]> git.apps.os.sepia.ceph.com Git - ceph.git/commitdiff
osd: Optimized EC calculate_maxles_and_minlua needs to use ...
authorBill Scales <bill_scales@uk.ibm.com>
Fri, 1 Aug 2025 10:48:18 +0000 (11:48 +0100)
committerAlex Ainscow <aainscow@uk.ibm.com>
Wed, 17 Sep 2025 08:43:26 +0000 (09:43 +0100)
exclude_nonprimary_shards

When an optimized EC pool is searching for the best shard that
isn't a non-primary shard then the calculation for maxles and
minlua needs to exclude nonprimary-shards

This bug was seen in a test run where activating a PG was
interrupted by a new epoch and only a couple of non-primary
shards became active and updated les. In the next epoch
a new primary (without log) failed to find a shard that
wasn't non-primary with the latest les. The les of
non-primary shards should be ignored when looking for
an appropriate shard to get the full log from.

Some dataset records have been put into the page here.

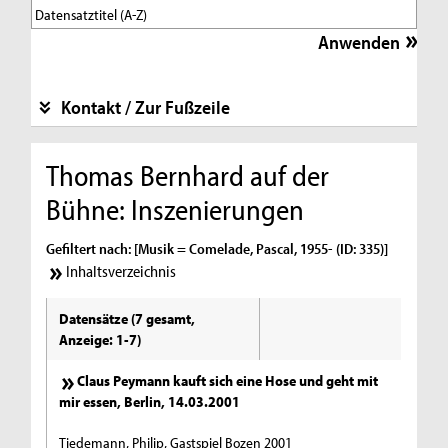
Kontakt / Zur Fußzeile
Thomas Bernhard auf der
Bühne: Inszenierungen
Gefiltert nach: [Musik = Comelade, Pascal, 1955- (ID: 335)]
Inhaltsverzeichnis
Datensätze (7 gesamt,
Anzeige: 1-7)
Claus Peymann kauft sich eine Hose und geht mit
mir essen, Berlin, 14.03.2001
Tiedemann, Philip, Gastspiel Bozen 2001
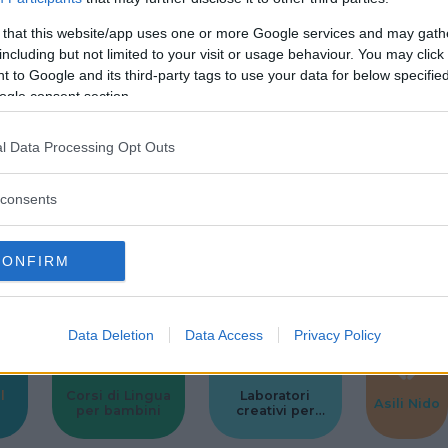
 ultime 3 sfoglie, e completate con il sugo di pomodoro e
 that this website/app uses one or more Google services and may gath
o caldo ventilato a 190° per 20 minuti.
including but not limited to your visit or usage behaviour. You may click 
 to Google and its third-party tags to use your data for below specifi
www.mammarum.com
ogle consent section.
l Data Processing Opt Outs
Commenti
SHARE
consents
CONFIRM
strutture
Data Deletion
Data Access
Privacy Policy
l
Corsi di Lingua
Laboratori
Asili Nido
per bambini
creativi per
bambini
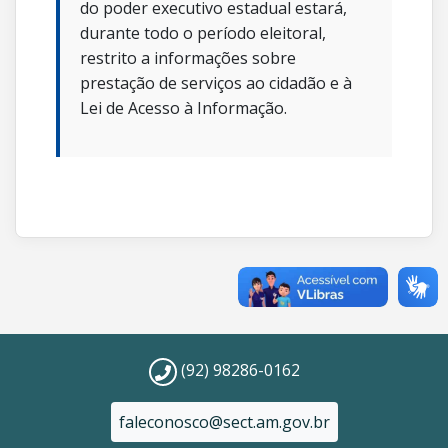
do poder executivo estadual estará,
durante todo o período eleitoral,
restrito a informações sobre
prestação de serviços ao cidadão e à
Lei de Acesso à Informação.
(92) 98286-0162
faleconosco@sect.am.gov.br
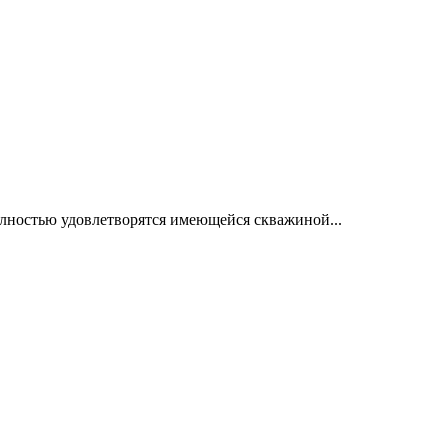
олностью удовлетворятся имеющейся скважиной...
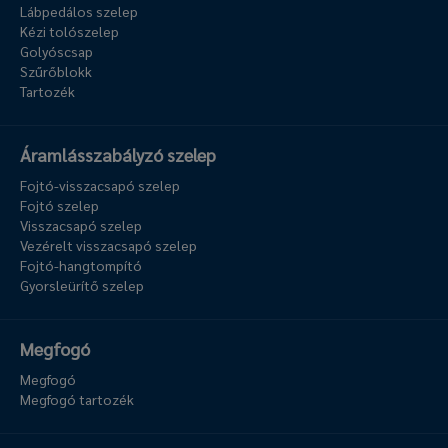
Lábpedálos szelep
Kézi tolószelep
Golyóscsap
Szűrőblokk
Tartozék
Áramlásszabályzó szelep
Fojtó-visszacsapó szelep
Fojtó szelep
Visszacsapó szelep
Vezérelt visszacsapó szelep
Fojtó-hangtompító
Gyorsleürítő szelep
Megfogó
Megfogó
Megfogó tartozék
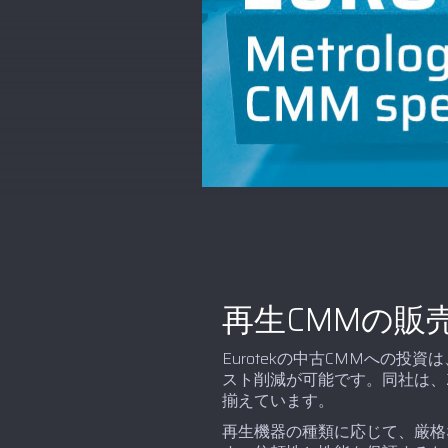
再生CMMの販
Eurotekの中古CMMへの
スト削減が可能です。同社は、Z
揃えています。
再生機器の種類に応じて、厳格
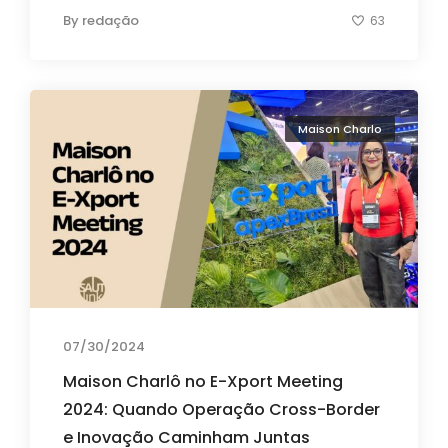
By
redação
63
Maison Charlo
07/30/2024
Maison Charlô no E-Xport Meeting
2024: Quando Operação Cross-Border
e Inovação Caminham Juntas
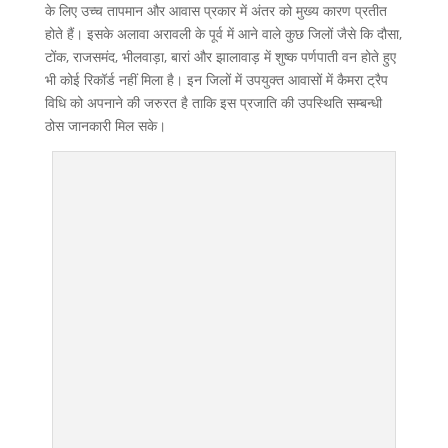
के लिए उच्च तापमान और आवास प्रकार में अंतर को मुख्य कारण प्रतीत
होते हैं। इसके अलावा अरावली के पूर्व में आने वाले कुछ जिलों जैसे कि दौसा,
टोंक, राजसमंद, भीलवाड़ा, बारां और झालावाड़ में शुष्क पर्णपाती वन होते हुए
भी कोई रिकॉर्ड नहीं मिला है। इन जिलों में उपयुक्त आवासों में कैमरा ट्रैप
विधि को अपनाने की जरुरत है ताकि इस प्रजाति की उपस्थिति सम्बन्धी
ठोस जानकारी मिल सके।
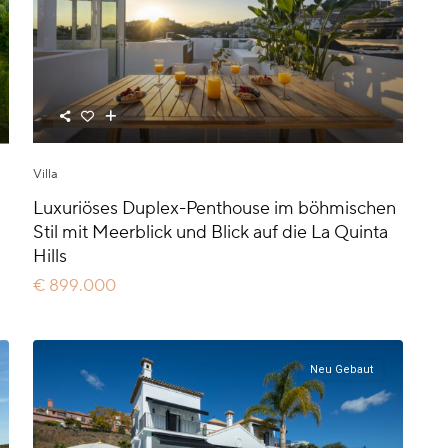
Villa
Luxuriöses Duplex-Penthouse im böhmischen
Stil mit Meerblick und Blick auf die La Quinta
Hills
€ 899.000
Neu Gebaut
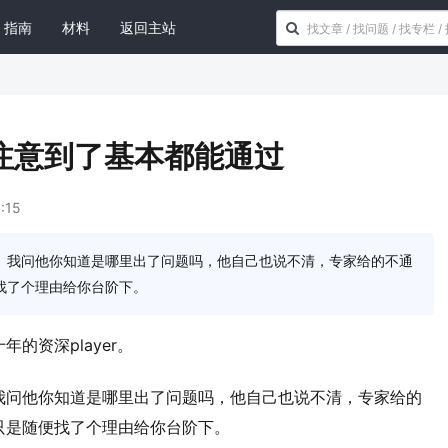
指南
材料
返回主站
注意到了基本都能通过
:15
。我问他你知道是哪里出了问题吗，他自己也说不清，专家给的不通
找了个理由给你台阶下。
的资深player。
我问他你知道是哪里出了问题吗，他自己也说不清，专家给的
只是随便找了个理由给你台阶下。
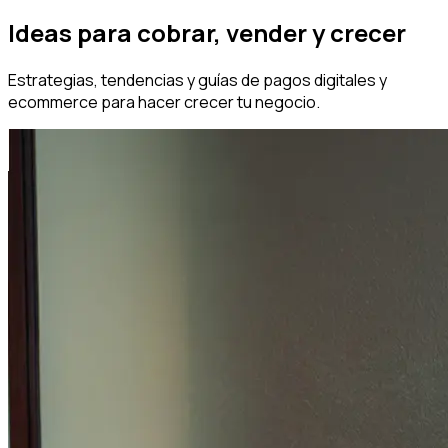
Ideas para cobrar, vender y crecer
Estrategias, tendencias y guías de pagos digitales y
ecommerce para hacer crecer tu negocio.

This is safe because an epoch cannot start I/O without
at least K shards that have updated les, and there
are always K-1 non-primary shards. If I/O has started
then we will find the latest les even if we skip
non-primary shards. If I/O has not started then the
latest les ignoring non-primary shards is the
last epoch in which I/O was started and has a good
enough log+missing list.

Signed-off-by: Bill Scales <bill_scales@uk.ibm.com>
(cherry picked from commit 72d55eec85afa4c00fac8dc18a1fb49751e61985)

src/osd/PeeringState.cc
src/osd/PeeringState.h

index 33a7d33170bb946608a931fc0b198c553ed63059..b1389470a2bdeeef07f5240b26a32aed71bbc59c 100644 (file)
@@ -1615,6 +1615,7 @@ void PeeringState::reject_reservation()
 void PeeringState::calculate_maxles_and_minlua( const map<pg_shard_t, pg_info_t> &infos,
                                                epoch_t& max_last_epoch_started,
                                                eversion_t& min_last_update_acceptable,
+                                               bool exclude_nonprimary_shards,
                                                bool *history_les_bound) const
 {
   /* See doc/dev/osd_internals/last_epoch_started.rst before attempting
@@ -1622,6 +1623,9 @@ void PeeringState::calculate_maxles_and_minlua( const map<pg_shard_t, pg_info_t>
    * when you find bugs! */
   max_last_epoch_started = 0;
   for (auto i = infos.begin(); i != infos.end(); ++i) {
+    if (exclude_nonprimary_shards &&
+       pool.info.is_nonprimary_shard(shard_id_t(i->first.shard)))
+      continue;
     if (!cct->_conf->osd_find_best_info_ignore_history_les &&
        max_last_epoch_started < i->second.history.last_epoch_started) {
       if (history_les_bound) {
@@ -1665,6 +1669,7 @@ map<pg_shard_t, pg_info_t>::const_iterator PeeringState::find_best_info(
   calculate_maxles_and_minlua( infos,
                               max_last_epoch_started,
                               min_last_update_acceptable,
+                              exclude_nonprimary_shards,
                               history_les_bound);
 
   if (min_last_update_acceptable == eversion_t::max())
index 29ae910ba372acf5aadb1090ccdeaf51c1022e5c..145a031b480e22481a9afc3038237dac9aa5dbb8 100644 (file)
@@ -1689,6 +1689,7 @@ private:
   void calculate_maxles_and_minlua( const std::map<pg_shard_t, pg_info_t> &infos,
                                    epoch_t& max_last_epoch_started,
                                    eversion_t& min_last_update_acceptable,
+                                   bool exclude_nonprimary_shards = false,
                                    bool *history_les_bound = nullptr) const;
 
   // acting std::set